After Dodd–Frank was enacted, Citigroup revised its Employee Handbook. The 2011 Handbook, which Jaludi acknowledged in December 2010, also includes an arbitration agreement, set forth in an appendix, that excludes “disputes which by statute are not arbitrable.” Suppl. App. 140. In addition, the 2011 arbitration agreement neither identifies Sarbanes–Oxley claims by name nor mandates, as its predecessor did, the arbitration of such claims. The 2011 Handbook expressly provides that it supersedes any prior, inconsistent policies or Handbooks.

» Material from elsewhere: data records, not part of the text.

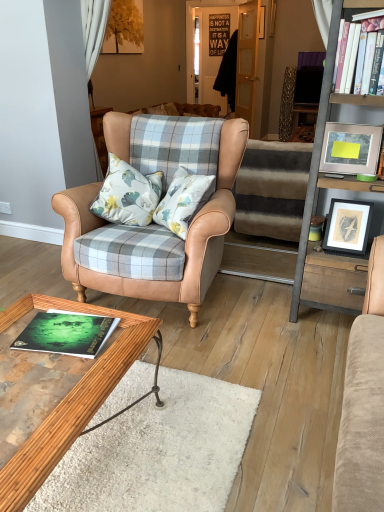 Question: Does striped carpet at center turn towards wooden polished coffee table at lower left?

Choices:
 (A) yes
 (B) no

Answer: (B)

Question: Is wooden polished coffee table at lower left completely or partially inside striped carpet at center?

Choices:
 (A) yes
 (B) no

Answer: (B)

Question: Does striped carpet at center have a larger size compared to wooden polished coffee table at lower left?

Choices:
 (A) yes
 (B) no

Answer: (A)

Question: From the image's perspective, is striped carpet at center over wooden polished coffee table at lower left?

Choices:
 (A) yes
 (B) no

Answer: (A)

Question: Is striped carpet at center outside wooden polished coffee table at lower left?

Choices:
 (A) yes
 (B) no

Answer: (A)

Question: Is metallic gray ladder at right situated inside wooden framed print at right, which is counted as the second picture frame, starting from the top, or outside?

Choices:
 (A) inside
 (B) outside

Answer: (B)

Question: From a real-world perspective, is metallic gray ladder at right physically located above or below wooden framed print at right, which is counted as the second picture frame, starting from the top?

Choices:
 (A) above
 (B) below

Answer: (A)

Question: From the image's perspective, is metallic gray ladder at right above or below wooden framed print at right, which is counted as the second picture frame, starting from the top?

Choices:
 (A) above
 (B) below

Answer: (A)

Question: Based on their sizes in the image, would you say metallic gray ladder at right is bigger or smaller than wooden framed print at right, the 1th picture frame ordered from the bottom?

Choices:
 (A) big
 (B) small

Answer: (A)

Question: Is white hardcover book at upper right, marked as the 2th book in a front-to-back arrangement, in front of or behind matte white picture frame at upper right, placed as the 1th picture frame when sorted from top to bottom, in the image?

Choices:
 (A) front
 (B) behind

Answer: (A)

Question: Considering the positions of white hardcover book at upper right, acting as the first book starting from the back, and matte white picture frame at upper right, which is the second picture frame from bottom to top, in the image, is white hardcover book at upper right, acting as the first book starting from the back, taller or shorter than matte white picture frame at upper right, which is the second picture frame from bottom to top,?

Choices:
 (A) short
 (B) tall

Answer: (B)

Question: Looking at their shapes, would you say white hardcover book at upper right, the first book viewed from the right, is wider or thinner than matte white picture frame at upper right, placed as the 1th picture frame when sorted from top to bottom?

Choices:
 (A) thin
 (B) wide

Answer: (B)

Question: Visually, is white hardcover book at upper right, the first book viewed from the right, positioned to the left or to the right of matte white picture frame at upper right, placed as the 1th picture frame when sorted from top to bottom?

Choices:
 (A) left
 (B) right

Answer: (B)

Question: Is point (374, 139) closer or farther from the camera than point (355, 34)?

Choices:
 (A) farther
 (B) closer

Answer: (A)

Question: Considering the positions of matte white picture frame at upper right, which is the second picture frame from bottom to top, and white hardcover book at upper right, positioned as the 2th book in bottom-to-top order, in the image, is matte white picture frame at upper right, which is the second picture frame from bottom to top, taller or shorter than white hardcover book at upper right, positioned as the 2th book in bottom-to-top order,?

Choices:
 (A) tall
 (B) short

Answer: (B)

In October 2015, Jaludi filed a pro se complaint in the United States District Court for the Middle District of Pennsylvania asserting claims under RICO and Sarbanes–Oxley. In January 2016, Citigroup moved to compel arbitration of both claims.5

In June 2016, the Magistrate Judge to whom the case was referred entered a report and recommendation (“R&R”); the R&R recommended that the District Court compel arbitration of Jaludi’s RICO claim but not of his Sarbanes–Oxley claim. The Magistrate Judge believed that the 2011 arbitration agreement did not supersede the 2009 arbitration agreement; instead, both policies applied. The Magistrate Judge reasoned that Jaludi’s Sarbanes–Oxley claim was not subject to arbitration because it accrued after the effective date of Dodd–Frank. Both parties objected to the R&R.

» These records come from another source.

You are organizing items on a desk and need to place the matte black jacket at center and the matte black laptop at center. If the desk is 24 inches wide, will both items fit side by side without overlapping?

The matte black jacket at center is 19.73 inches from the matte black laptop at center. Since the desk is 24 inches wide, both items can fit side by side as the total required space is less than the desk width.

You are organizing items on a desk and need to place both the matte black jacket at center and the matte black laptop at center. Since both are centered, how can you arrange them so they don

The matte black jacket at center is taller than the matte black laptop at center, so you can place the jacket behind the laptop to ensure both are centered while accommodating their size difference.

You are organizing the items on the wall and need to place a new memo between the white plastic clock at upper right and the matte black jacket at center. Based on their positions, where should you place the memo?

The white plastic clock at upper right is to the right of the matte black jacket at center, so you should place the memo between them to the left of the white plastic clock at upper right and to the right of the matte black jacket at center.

In August 2016, the District Court sustained Citigroup’s objections to the R&R and overruled those of Jaludi. The Court granted the motion to compel arbitration as to both of Jaludi’s claims. The District Court found no error in the Magistrate Judge’s determination that the 2011 agreement “did not supersede” the 2009 agreement and that, “instead, the Policies are mutually exclusive with [Jaludi’s] claims subject to arbitration under either or both.” App. 13. The Court concluded that applying Dodd–Frank to Jaludi’s Sarbanes–Oxley claim would be impermissibly retroactive.

Jaludi timely appealed.6 The District Court had jurisdiction pursuant to 28 U.S.C. § 1331, and we exercise jurisdiction under 28 U.S.C. § 1291.



On appeal, Jaludi challenges only the District Court’s decision compelling arbitration of the Sarbanes–Oxley claim. Yet in his pro se complaint, Jaludi also pleaded a claim under RICO. Jaludi’s RICO claim is subject to arbitration under either the 2009 or 2011 arbitration agreement. See Suppl. App. 71 (2009 arbitration agreement, providing that “all disputes arising out of or in any way related to employment” are arbitrable); see id. at 140 (2011 arbitration agreement, including “all disputes (other than disputes which by statute are not arbitrable) arising out of or in any way related to employment”). Because Dodd–Frank did not limit Citigroup’s authority to enter into a pre-dispute agreement to arbitrate RICO claims, we will affirm the District Court’s judgment as to the RICO claim.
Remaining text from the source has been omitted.